Fifteen veterans graduated Tuesday from the East Tennessee State University STRIVE (Startup Training Resources to Inspire Veteran Entrepreneurship) program on the campus of the Mountain Home VA. The program, one of only two of its kind in the country (the other is at Syracuse University in New York), fills a niche in giving veterans much-needed expertise in starting and running their own businesses, said Ed Sheffey, owner of Rowan Tree Care and a graduate of the program. “When I went through the Transition Assistance Program (provided by the VA) in 2019, there were some great resources for polishing up you resume and finding a job. But, as far as entrepreneurship and starting a new business, there was almost nothing. So, this STRIVE program fills a huge need for service members transitioning from the military.”

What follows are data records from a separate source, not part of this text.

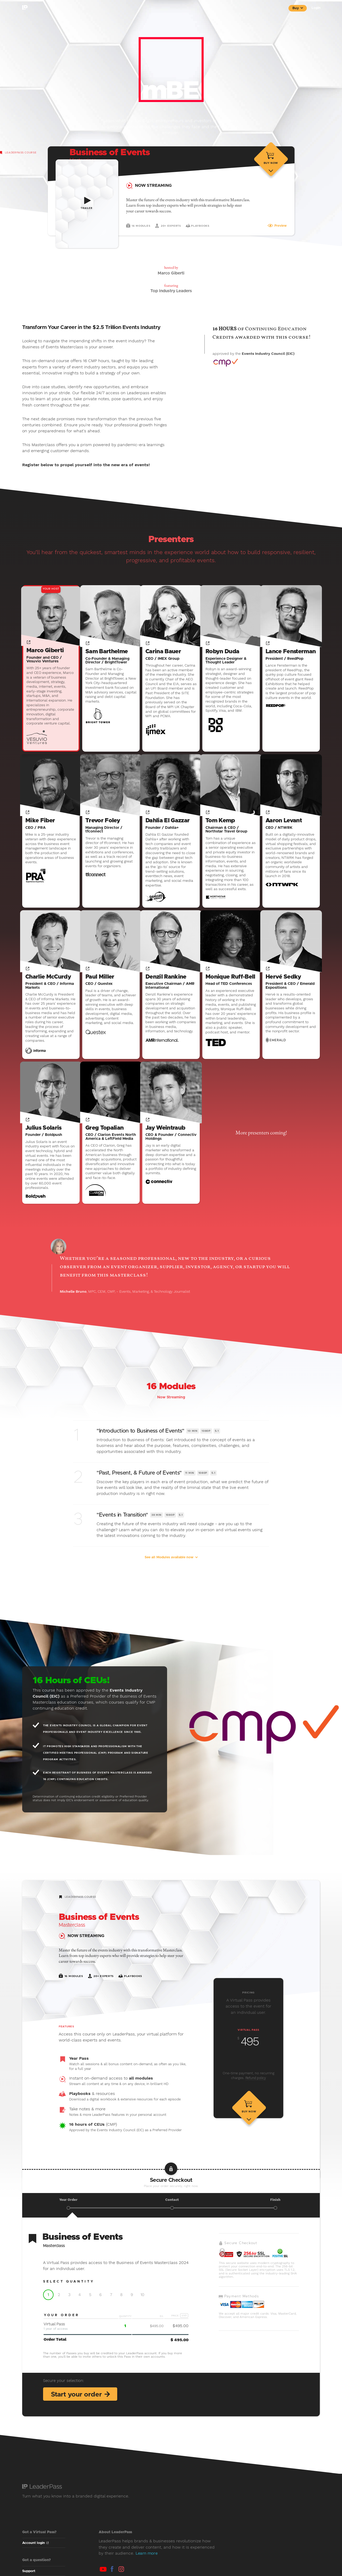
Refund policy (255, 2086)
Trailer (86, 208)
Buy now (271, 173)
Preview (277, 236)
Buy (297, 8)
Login (316, 8)
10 (142, 2303)
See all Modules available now (171, 1566)
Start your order (80, 2403)
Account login (35, 2551)
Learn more (146, 2561)
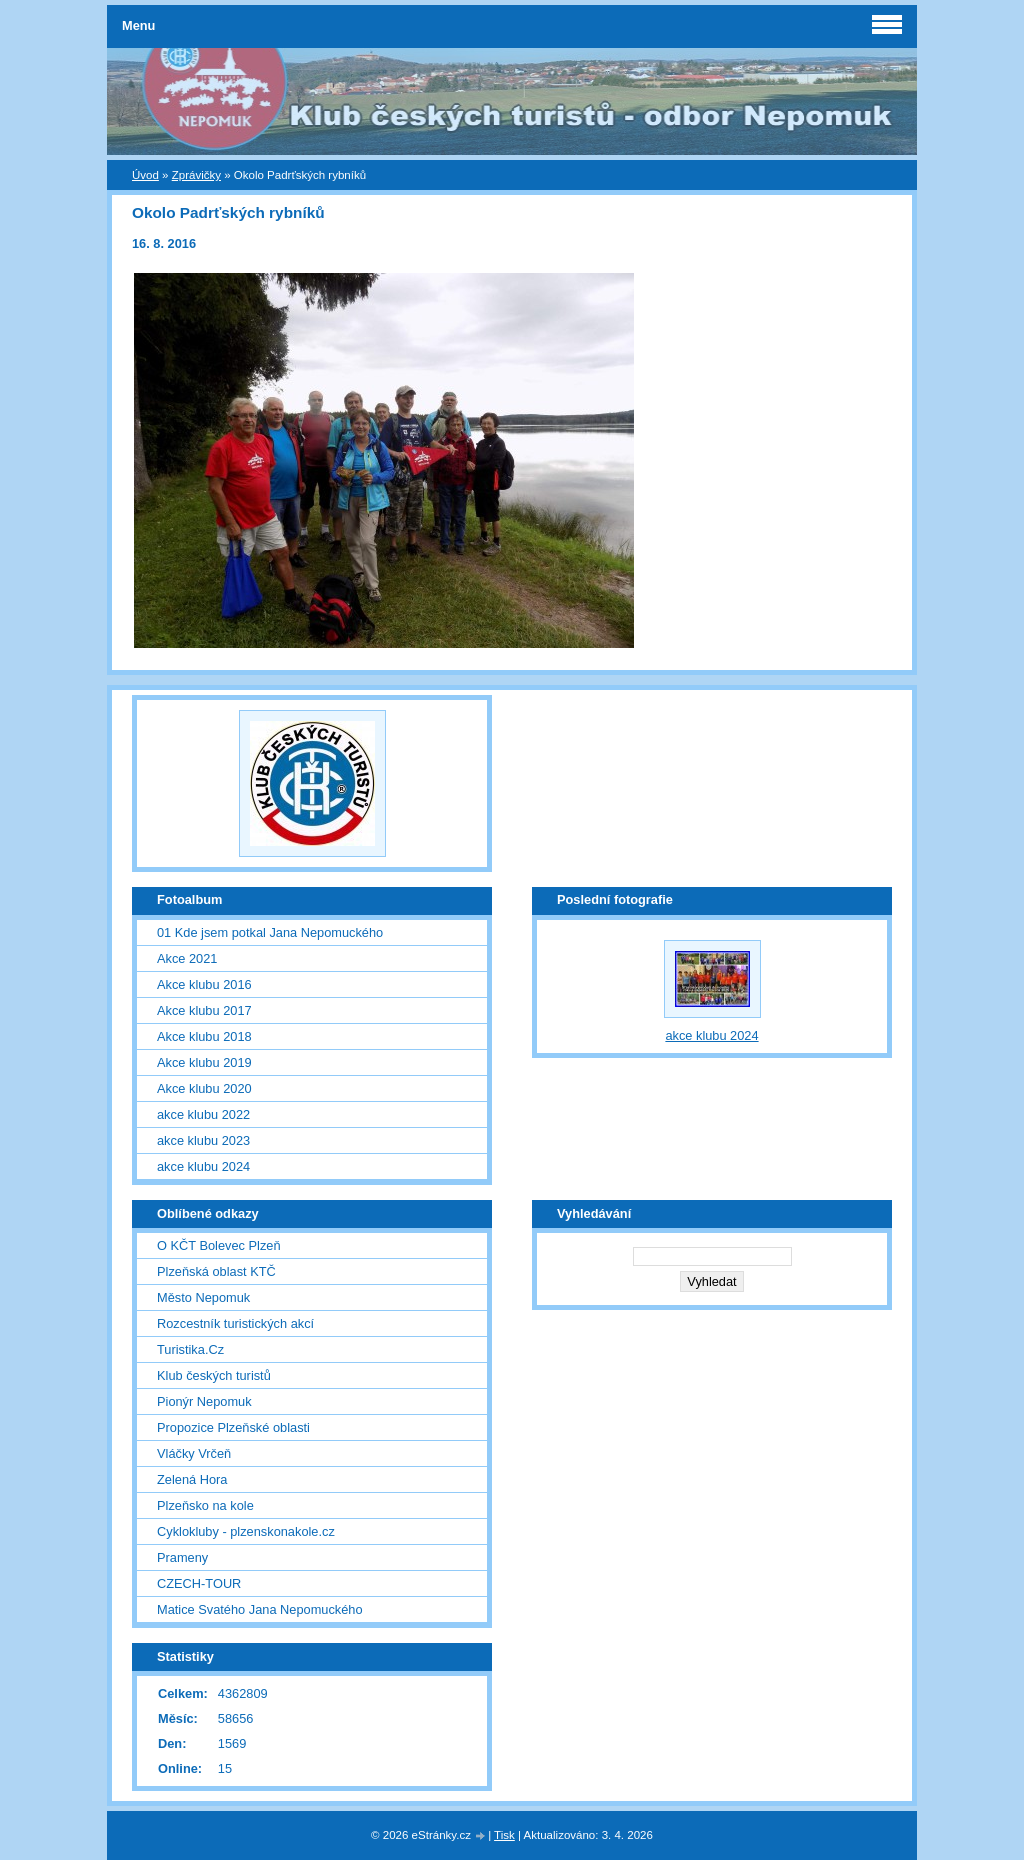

The program was created by the ETSU College of Business and Technology and the Tennessee Small Business Development Center. During the course of the eight-week program, veterans receive training in everything from writing a business plan to conducting competitive analyses to acquiring funding. “I think the program is invaluable for veterans just getting out of the military and veterans overall,” said Mark Patton, who is looking to build a business supplying winter-grown barley for craft brewers. “I think this program is going to help them achieve in life what they want to achieve.”
David Golden, CEO of the ETSU Research Foundation, in the keynote address, told veterans they have exactly the skills needed to be successful entrepreneurs: vision, willingness to put in hard work, and a can-do spirit. “Entrepreneurship by definition requires creativity – the ability to see into the future and say, ‘if I do something different, the future will be different…but ideas don’t self-assemble, so it also takes effort…and the thing that bridges the vision and the effort is called attitude.”